◆ WORK REQUEST ◆
Look for "vacanze" in every line of the listing. Copy the lines that have it.

◆ RECORDS TO PROCESS ◆
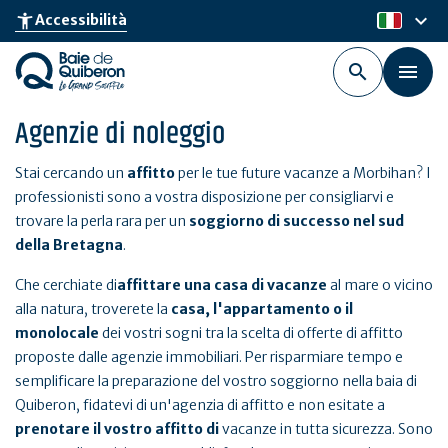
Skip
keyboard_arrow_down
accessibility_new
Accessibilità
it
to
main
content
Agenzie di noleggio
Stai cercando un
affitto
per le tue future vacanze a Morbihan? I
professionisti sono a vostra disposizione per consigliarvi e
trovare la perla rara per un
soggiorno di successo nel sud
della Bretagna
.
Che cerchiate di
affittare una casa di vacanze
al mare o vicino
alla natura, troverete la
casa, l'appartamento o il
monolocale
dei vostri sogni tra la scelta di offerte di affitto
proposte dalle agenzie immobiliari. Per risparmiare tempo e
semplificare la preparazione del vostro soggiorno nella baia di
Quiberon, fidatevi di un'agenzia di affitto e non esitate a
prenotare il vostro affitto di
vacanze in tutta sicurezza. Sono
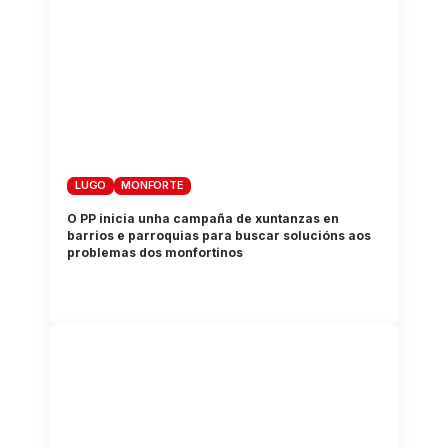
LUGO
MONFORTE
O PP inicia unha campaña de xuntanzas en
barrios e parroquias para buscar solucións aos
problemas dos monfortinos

---

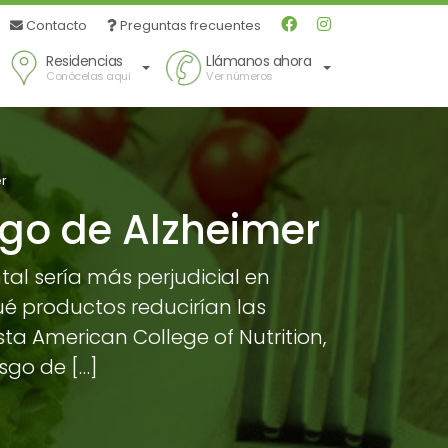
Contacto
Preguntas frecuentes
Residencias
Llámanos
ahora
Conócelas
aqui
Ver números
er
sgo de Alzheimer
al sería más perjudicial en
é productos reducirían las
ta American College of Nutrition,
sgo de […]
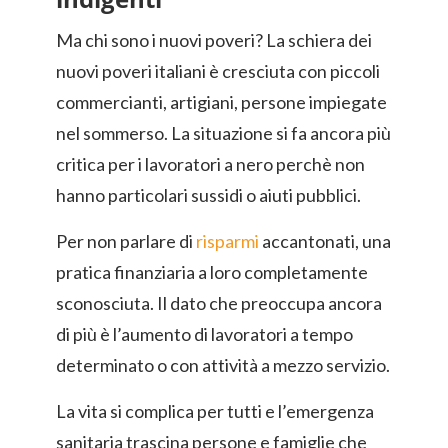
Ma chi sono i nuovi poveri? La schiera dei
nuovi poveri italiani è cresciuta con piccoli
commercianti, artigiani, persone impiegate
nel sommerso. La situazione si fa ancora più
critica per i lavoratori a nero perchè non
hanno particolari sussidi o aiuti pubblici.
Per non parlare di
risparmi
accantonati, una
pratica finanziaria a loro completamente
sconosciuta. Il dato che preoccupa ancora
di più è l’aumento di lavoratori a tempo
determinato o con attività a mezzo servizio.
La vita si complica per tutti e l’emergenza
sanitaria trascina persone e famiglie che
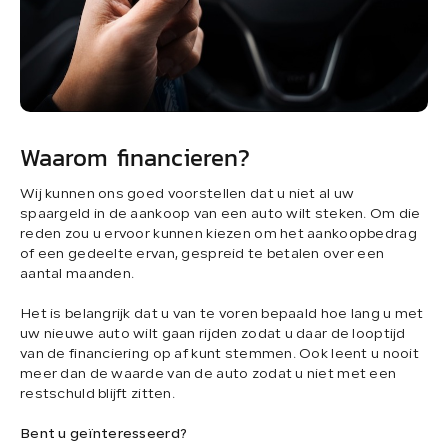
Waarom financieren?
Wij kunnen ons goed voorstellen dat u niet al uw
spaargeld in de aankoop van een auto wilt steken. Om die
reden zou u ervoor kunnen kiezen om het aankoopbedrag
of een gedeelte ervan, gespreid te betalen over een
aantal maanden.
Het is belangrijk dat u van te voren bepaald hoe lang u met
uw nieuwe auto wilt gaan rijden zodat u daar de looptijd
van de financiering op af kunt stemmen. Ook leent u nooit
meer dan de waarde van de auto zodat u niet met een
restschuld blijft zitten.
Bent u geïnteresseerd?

◆ OUTPUT FOR THIS EXERCISE ◆
per le tue future vacanze a Morbihan? I
affittare una casa di vacanze
vacanze in tutta sicurezza. Sono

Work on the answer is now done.